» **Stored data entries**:
*****

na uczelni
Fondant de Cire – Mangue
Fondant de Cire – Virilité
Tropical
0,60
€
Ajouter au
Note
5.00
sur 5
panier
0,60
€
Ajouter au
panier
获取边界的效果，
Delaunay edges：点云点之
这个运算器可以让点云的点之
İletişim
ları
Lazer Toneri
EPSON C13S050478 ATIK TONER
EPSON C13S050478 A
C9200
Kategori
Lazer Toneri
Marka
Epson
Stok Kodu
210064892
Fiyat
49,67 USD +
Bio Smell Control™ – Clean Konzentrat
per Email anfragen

*****

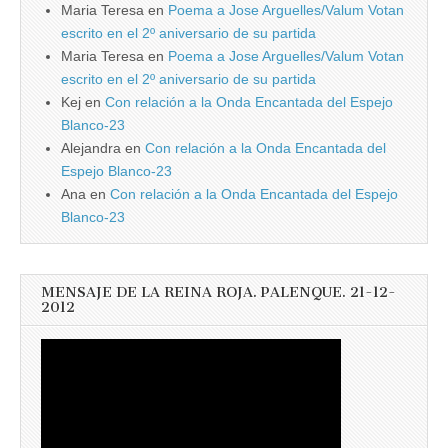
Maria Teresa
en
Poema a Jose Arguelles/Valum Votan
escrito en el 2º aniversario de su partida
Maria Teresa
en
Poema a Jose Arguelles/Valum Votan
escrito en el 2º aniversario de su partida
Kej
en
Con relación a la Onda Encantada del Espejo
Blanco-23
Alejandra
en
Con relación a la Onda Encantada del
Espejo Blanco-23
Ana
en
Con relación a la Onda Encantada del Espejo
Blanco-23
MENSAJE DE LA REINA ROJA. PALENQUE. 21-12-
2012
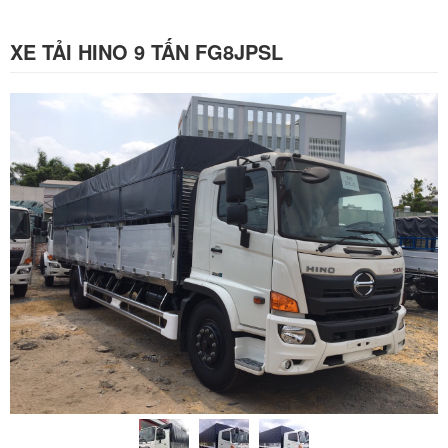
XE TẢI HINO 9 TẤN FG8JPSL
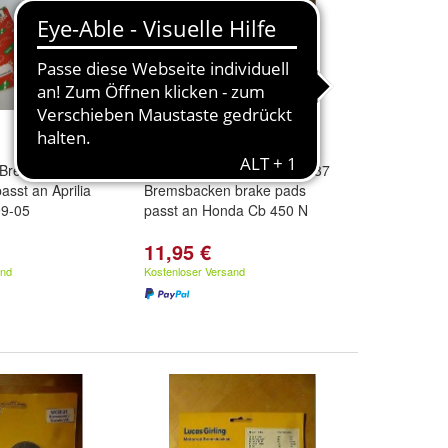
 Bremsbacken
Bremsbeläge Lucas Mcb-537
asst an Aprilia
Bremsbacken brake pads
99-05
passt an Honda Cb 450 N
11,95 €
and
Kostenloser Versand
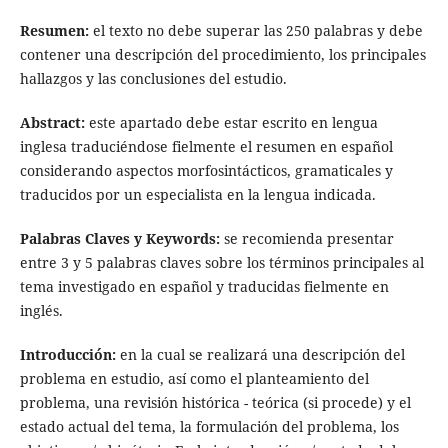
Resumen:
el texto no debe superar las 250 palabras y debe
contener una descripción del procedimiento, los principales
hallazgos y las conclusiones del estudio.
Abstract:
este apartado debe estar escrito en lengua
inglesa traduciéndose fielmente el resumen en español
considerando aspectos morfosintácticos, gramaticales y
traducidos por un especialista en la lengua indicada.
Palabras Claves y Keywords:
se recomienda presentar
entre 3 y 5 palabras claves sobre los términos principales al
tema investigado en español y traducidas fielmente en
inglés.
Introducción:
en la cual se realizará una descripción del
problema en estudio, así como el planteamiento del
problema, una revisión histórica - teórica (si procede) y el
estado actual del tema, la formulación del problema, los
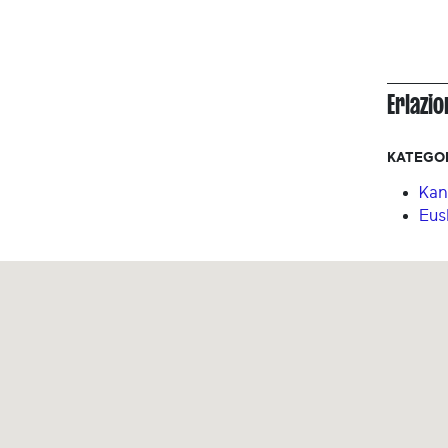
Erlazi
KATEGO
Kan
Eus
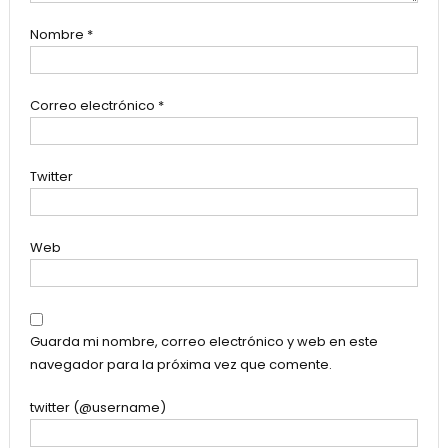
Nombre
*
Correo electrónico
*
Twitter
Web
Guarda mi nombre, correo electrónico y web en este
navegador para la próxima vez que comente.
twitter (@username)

*****

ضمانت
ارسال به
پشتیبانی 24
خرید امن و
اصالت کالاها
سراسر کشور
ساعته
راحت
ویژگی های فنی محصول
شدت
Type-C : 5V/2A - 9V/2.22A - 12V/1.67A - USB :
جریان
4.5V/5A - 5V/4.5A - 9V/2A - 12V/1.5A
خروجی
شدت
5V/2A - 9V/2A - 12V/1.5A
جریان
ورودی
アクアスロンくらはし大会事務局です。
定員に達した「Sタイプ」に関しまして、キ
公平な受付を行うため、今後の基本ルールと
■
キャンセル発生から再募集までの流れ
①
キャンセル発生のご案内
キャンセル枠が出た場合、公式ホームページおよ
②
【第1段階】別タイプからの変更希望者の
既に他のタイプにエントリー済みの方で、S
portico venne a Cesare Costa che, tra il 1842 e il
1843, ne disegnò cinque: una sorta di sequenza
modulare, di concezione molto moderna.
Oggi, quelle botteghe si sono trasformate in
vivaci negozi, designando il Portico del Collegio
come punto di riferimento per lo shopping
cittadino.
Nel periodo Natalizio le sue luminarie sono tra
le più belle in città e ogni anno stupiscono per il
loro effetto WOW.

*****

» **TASK BRIEF**:
Show every line of the records above that contains the word "español".

» **SOLUTION TO THIS TASK**:
inglesa traduciéndose fielmente el resumen en español
tema investigado en español y traducidas fielmente en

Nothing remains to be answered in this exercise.